Straight commission or commission-only compensation plans have benefits and drawbacks.
While controversial, straight commission compensation can incentivize and motivate a sales team under the right circumstances.
Straight commission compensation structures have benefits and drawbacks. But that’s true of any compensation arrangement. (Check out our Complete Guide to Sales Commissions to get a bigger picture on all commission structures and elements.)
It’s important to evaluate all the elements involved before settling on a plan. To help your sales organization determine if straight commission is the right fit for your team, we’ve laid out everything you need to know below. Examine straight commission, the benefits, drawbacks, and all of our tips for paying straight commission.
What Is Straight Commission?
Also called commission-only compensation, this type of commission structure ties a salesperson’s compensation directly to their performance. That means salespeople get paid a percentage of what they sell and no other monetary compensation.
For instance, a salesperson who earns 15% commission-only and sells $123,550 worth of their company’s product collects $18,532.50 in compensation. Employers may offer other benefits, such as health insurance and a 401K. But in terms of take-home pay, the salesperson only earns on what they sell.
Benefits to Straight Commission
- Offer Pure Incentive: In the case of straight commission, compensation is purely based on performance. Employees are motivated to sell more so that they can take home more money at the end of the day.

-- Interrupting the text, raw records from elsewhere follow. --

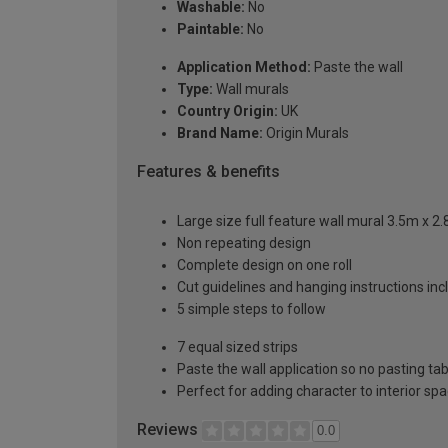
Washable:
No
Paintable:
No
Application Method:
Paste the wall
Type:
Wall murals
Country Origin:
UK
Brand Name:
Origin Murals
Features & benefits
Large size full feature wall mural 3.5m x 2
Non repeating design
Complete design on one roll
Cut guidelines and hanging instructions in
5 simple steps to follow
7 equal sized strips
Paste the wall application so no pasting t
Perfect for adding character to interior sp
Reviews
0.0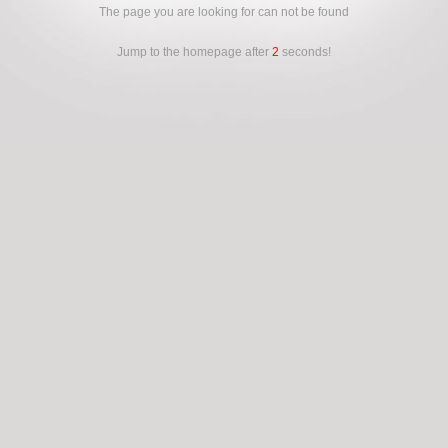
The page you are looking for can not be found
Jump to the homepage after
2
seconds!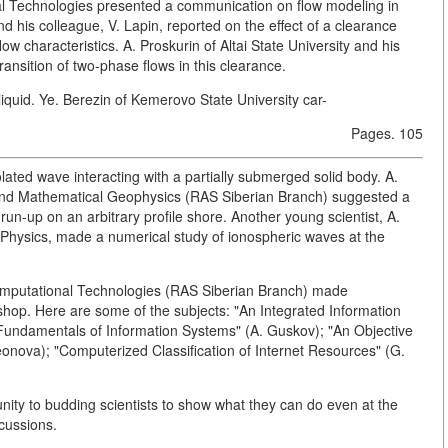
nal Technologies presented a communication on flow modeling in
and his colleague, V. Lapin, reported on the effect of a clearance
w characteristics. A. Proskurin of Altai State University and his
ansition of two-phase flows in this clearance.
iquid. Ye. Berezin of Kemerovo State University car-
Pages. 105
lated wave interacting with a partially submerged solid body. A.
and Mathematical Geophysics (RAS Siberian Branch) suggested a
un-up on an arbitrary profile shore. Another young scientist, A.
l Physics, made a numerical study of ionospheric waves at the
 Computational Technologies (RAS Siberian Branch) made
hop. Here are some of the subjects: "An Integrated Information
"Fundamentals of Information Systems" (A. Guskov); "An Objective
onova); "Computerized Classification of Internet Resources" (G.
nity to budding scientists to show what they can do even at the
scussions.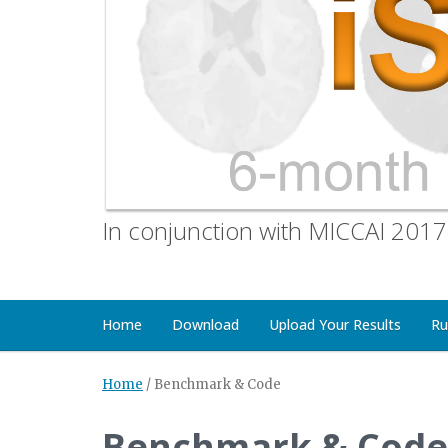
In conjunction with MICCAI 2017
Home
Download
Upload Your Results
Ru
Home
/
Benchmark & Code
Benchmark & Code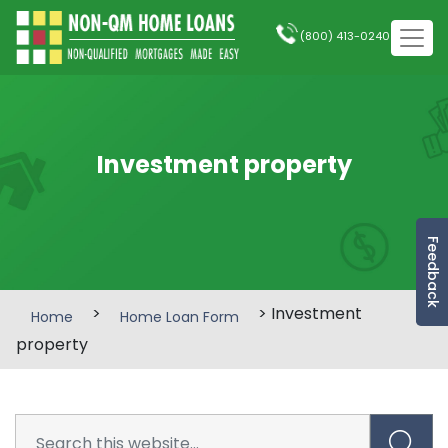
(800) 413-0240
Investment property
Feedback
>
> Investment
Home
Home Loan Form
property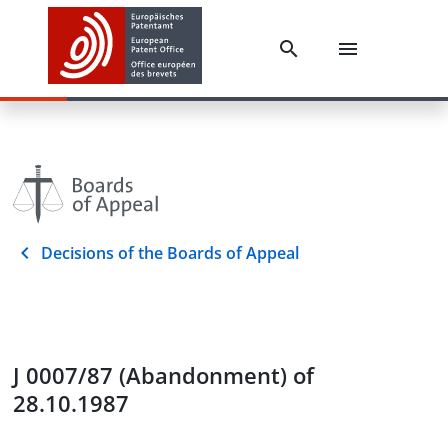
Decisions of the Boards of Appeal
J 0007/87 (Abandonment) of
28.10.1987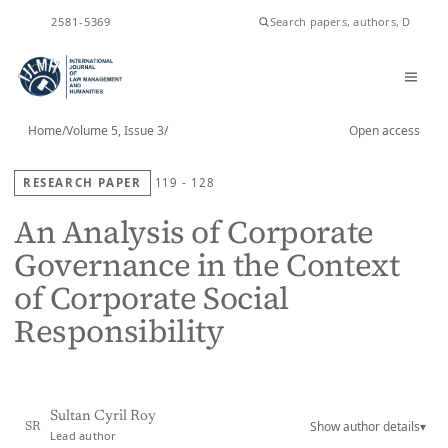
ISSN
2581-5369
Home
/
Volume 5, Issue 3
/
Open access
RESEARCH PAPER
119 - 128
An Analysis of Corporate
Governance in the Context
of Corporate Social
Responsibility
Sultan Cyril Roy
Show author details
▾
SR
Lead author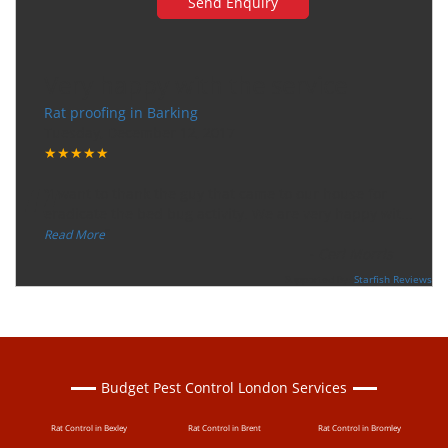
Very happy with the service
Rat proofing in Barking
Tuesday, December 12, 2017
★★★★★
“
"I want to thank the guy that came to our house for
eradicate the bed bug activity. We are very happy wit
...
”
Read More
-
Ceri Morris
Supported By:
Starfish Reviews
Budget Pest Control London Services
Rat Control in Bexley
Rat Control in Brent
Rat Control in Bromley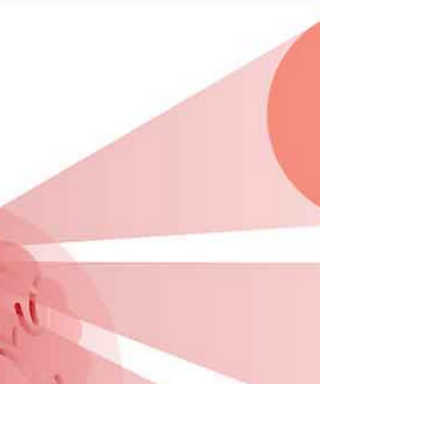
1 min read
Heart Attack
What Is A Heart Attack? A heart attack occurs
when the blood flow to the heart is severely
reduced or completely blocked. The main
cause...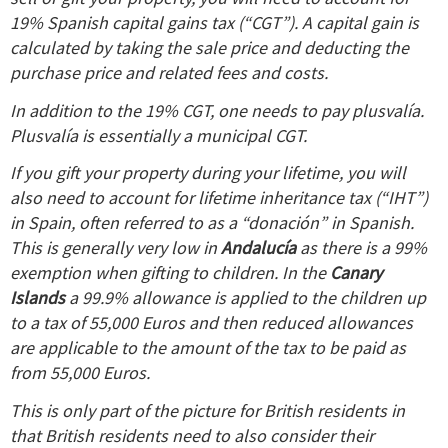
19% Spanish capital gains tax (“CGT”). A capital gain is
calculated by taking the sale price and deducting the
purchase price and related fees and costs.
In addition to the 19% CGT, one needs to pay plusvalía.
Plusvalía is essentially a municipal CGT.
If you gift your property during your lifetime, you will
also need to account for lifetime inheritance tax (“IHT”)
in Spain, often referred to as a “donación” in Spanish.
This is generally very low in
Andalucía
as there is a 99%
exemption when gifting to children.
In the
Canary
Islands
a 99.9% allowance is applied to the children up
to a tax of 55,000 Euros and then reduced allowances
are applicable to the amount of the tax to be paid as
from 55,000 Euros.
This is only part of the picture for British residents in
that British residents need to also consider their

- Drives More Sales: By using compensation as incentive, salespeople are more likely to aggressively close more sales. The more they close, the more salespeople earn and the more revenue they generate for the company.
- Guarantee Revenue: If a company only has to pay salespeople when they’ve closed a sale, that means the company is guaranteed revenue each time they have to pay out commission. It lowers risk in investing in salespeople by ensuring that they’ll have to perform to earn money.

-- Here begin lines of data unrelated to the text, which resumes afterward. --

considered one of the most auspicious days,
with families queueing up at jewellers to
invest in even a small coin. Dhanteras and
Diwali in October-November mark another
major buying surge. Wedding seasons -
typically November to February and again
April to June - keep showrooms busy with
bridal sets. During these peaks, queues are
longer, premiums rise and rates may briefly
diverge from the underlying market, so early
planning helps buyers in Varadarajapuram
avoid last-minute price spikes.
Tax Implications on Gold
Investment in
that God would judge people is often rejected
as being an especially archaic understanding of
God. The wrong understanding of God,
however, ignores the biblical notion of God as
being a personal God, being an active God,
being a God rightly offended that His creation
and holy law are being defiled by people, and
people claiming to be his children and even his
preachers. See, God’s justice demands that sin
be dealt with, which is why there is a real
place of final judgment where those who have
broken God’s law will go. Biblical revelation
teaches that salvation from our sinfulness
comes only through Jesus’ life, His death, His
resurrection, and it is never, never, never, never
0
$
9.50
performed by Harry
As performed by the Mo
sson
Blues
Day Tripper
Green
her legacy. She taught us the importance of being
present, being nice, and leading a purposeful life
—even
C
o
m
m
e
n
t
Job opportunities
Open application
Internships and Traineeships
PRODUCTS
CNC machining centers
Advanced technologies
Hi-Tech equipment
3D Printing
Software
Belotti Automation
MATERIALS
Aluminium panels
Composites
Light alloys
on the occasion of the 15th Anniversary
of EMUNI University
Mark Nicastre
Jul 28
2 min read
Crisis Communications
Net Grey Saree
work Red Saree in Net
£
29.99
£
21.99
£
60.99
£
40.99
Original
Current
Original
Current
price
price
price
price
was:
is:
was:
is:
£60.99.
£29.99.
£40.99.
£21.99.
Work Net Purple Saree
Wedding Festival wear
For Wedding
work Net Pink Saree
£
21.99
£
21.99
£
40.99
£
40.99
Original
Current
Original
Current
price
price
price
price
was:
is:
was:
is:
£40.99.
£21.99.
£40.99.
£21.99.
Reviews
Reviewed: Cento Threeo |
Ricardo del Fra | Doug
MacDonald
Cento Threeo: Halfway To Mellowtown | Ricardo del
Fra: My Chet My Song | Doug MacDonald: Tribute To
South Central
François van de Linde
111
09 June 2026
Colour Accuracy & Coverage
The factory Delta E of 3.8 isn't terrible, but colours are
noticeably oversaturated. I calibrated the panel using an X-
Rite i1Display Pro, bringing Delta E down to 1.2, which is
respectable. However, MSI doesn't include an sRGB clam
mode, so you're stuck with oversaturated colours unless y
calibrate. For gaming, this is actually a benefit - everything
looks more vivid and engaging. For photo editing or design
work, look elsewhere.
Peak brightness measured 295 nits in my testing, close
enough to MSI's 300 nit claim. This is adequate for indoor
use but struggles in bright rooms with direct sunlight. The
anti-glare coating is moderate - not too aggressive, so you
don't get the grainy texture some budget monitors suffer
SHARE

Drawbacks to Straight Commission
- Discourage New Talent: The uncertainty of straight commission may scare off new talent and make it harder to hire good salespeople. Recruitment efforts will have to account for this and may end up costing the company more money at the end of the day.
- Risk Higher Turnover: If salespeople do not have the resources and tools they need to sell, they may become frustrated with a commission-only format, especially if they miss a paycheck due to low sales. If a company experiences high turnover, it will spend more on recruitment and training.

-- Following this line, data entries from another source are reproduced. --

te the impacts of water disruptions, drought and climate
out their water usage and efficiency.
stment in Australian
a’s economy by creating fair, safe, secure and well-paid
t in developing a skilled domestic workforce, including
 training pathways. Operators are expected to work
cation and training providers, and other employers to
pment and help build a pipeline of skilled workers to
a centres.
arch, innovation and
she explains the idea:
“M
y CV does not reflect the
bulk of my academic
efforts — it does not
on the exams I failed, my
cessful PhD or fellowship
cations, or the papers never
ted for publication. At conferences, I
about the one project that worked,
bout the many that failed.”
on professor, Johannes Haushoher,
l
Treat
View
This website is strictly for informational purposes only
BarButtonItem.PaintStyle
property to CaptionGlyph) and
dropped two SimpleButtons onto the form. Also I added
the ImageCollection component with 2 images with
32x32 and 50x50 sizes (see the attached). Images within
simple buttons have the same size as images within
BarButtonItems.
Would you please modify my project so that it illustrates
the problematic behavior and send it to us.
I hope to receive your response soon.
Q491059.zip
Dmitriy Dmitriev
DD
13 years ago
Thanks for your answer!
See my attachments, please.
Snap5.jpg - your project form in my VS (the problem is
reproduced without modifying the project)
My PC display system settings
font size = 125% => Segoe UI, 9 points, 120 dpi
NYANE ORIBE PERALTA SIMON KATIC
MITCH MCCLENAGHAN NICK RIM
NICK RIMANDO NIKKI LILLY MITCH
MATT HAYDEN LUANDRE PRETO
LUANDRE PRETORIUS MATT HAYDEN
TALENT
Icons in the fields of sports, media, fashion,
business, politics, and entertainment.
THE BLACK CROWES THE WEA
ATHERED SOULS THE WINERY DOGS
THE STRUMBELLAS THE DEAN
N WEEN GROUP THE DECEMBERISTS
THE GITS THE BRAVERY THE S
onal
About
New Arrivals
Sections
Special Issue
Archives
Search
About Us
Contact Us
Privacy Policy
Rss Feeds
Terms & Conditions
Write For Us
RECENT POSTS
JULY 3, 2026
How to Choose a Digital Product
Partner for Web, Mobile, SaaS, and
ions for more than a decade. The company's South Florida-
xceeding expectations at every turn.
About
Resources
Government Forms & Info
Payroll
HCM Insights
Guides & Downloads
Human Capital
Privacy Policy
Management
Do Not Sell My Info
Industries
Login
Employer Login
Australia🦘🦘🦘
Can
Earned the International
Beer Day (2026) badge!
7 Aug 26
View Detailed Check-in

- Encourage Bad Selling Tactics: Encouraging aggressive salespeople may drive more revenue for the company but it can also result in bad or even predatory selling tactics. Such practices may frustrate and anger potential customers and deter further sales.
Tips for Implementing Straight Commission
- Extend High Commission Rate: Since your salespeople are assuming a risk in accepting straight commission, make sure that commission is worth it. Offer a higher than average commission rate to attract sales talent and ensure that with a typical sales cadence, they can earn above average on-target earnings.
- Enable Team To Sell: Make sure that your team has everything they need to actually make those sales. Invest in resources, generate leads, give them standard selling tools. Depending on the industry and your standard customer, that could mean generating case studies, qualifying leads through an online form, or arming your team with technology, like tablets, to track sales. Help them sell so they can make more money—for themselves and the company.
- Give Sales People the Freedom To Earn: If good salespeople understand that they can earn as much as they can sell, they’ll work toward whatever goal they can imagine. But if there’s a cap on how much commission they can collect, that may hamper their efforts and even frustrate high performers. So stay away from capping commissions.
- Know the Rules and Regulations: Familiarize yourself and your team with the local, state, and federal regulations that apply to compensation. In some instances, paying straight commission may be limited to certain employees. There may be other rules that apply to your compensation structure as well. Know what those are and how to properly align your organization with them.